**What you will do**
Copy the data exactly, pictures aside.

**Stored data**
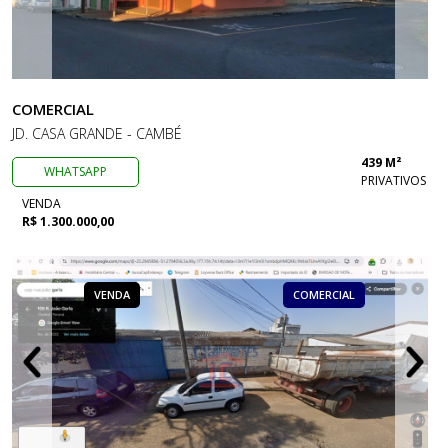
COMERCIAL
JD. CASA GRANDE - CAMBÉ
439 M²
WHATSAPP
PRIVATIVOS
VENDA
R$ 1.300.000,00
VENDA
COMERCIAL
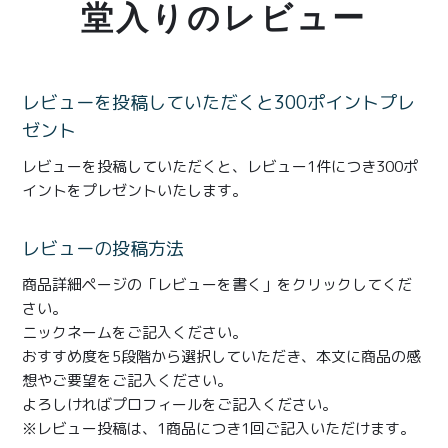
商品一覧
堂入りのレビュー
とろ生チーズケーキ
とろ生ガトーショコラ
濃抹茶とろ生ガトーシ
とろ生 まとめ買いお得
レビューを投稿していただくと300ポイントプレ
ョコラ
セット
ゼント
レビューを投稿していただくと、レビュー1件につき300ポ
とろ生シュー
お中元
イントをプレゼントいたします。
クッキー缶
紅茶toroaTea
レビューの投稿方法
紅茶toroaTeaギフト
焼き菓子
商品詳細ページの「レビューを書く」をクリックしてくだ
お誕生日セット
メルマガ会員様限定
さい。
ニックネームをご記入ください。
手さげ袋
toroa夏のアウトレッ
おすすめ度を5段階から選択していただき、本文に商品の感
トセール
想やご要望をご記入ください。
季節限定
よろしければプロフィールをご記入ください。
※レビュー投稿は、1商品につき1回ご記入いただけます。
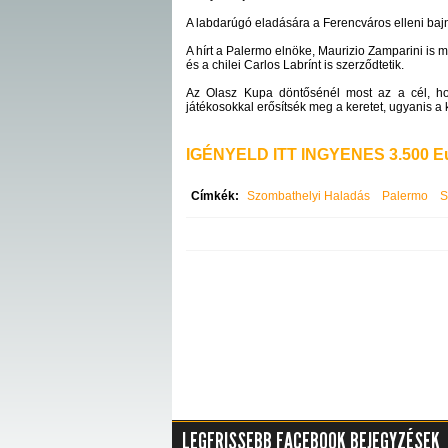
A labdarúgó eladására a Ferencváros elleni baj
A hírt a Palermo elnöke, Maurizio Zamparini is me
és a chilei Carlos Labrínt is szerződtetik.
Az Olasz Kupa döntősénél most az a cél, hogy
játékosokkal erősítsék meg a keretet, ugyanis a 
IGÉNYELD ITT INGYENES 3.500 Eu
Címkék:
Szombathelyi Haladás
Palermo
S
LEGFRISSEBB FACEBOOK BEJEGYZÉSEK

**Solution to this problem**
COMERCIAL
JD. CASA GRANDE - CAMBÉ
439 M²
WHATSAPP
PRIVATIVOS
VENDA
R$ 1.300.000,00
VENDA
COMERCIAL
商品一覧
堂入りのレビュー
とろ生チーズケーキ
とろ生ガトーショコラ
濃抹茶とろ生ガトーシ
とろ生 まとめ買いお得
レビューを投稿していただくと300ポイントプレ
ョコラ
セット
ゼント
レビューを投稿していただくと、レビュー1件につき300ポ
とろ生シュー
お中元
イントをプレゼントいたします。
クッキー缶
紅茶toroaTea
レビューの投稿方法
紅茶toroaTeaギフト
焼き菓子
商品詳細ページの「レビューを書く」をクリックしてくだ
お誕生日セット
メルマガ会員様限定
さい。
ニックネームをご記入ください。
手さげ袋
toroa夏のアウトレッ
おすすめ度を5段階から選択していただき、本文に商品の感
トセール
想やご要望をご記入ください。
季節限定
よろしければプロフィールをご記入ください。
※レビュー投稿は、1商品につき1回ご記入いただけます。
A labdarúgó eladására a Ferencváros elleni baj
A hírt a Palermo elnöke, Maurizio Zamparini is me
és a chilei Carlos Labrínt is szerződtetik.
Az Olasz Kupa döntősénél most az a cél, hogy
játékosokkal erősítsék meg a keretet, ugyanis a 
IGÉNYELD ITT INGYENES 3.500 Eu
Címkék:
Szombathelyi Haladás
Palermo
S
LEGFRISSEBB FACEBOOK BEJEGYZÉSEK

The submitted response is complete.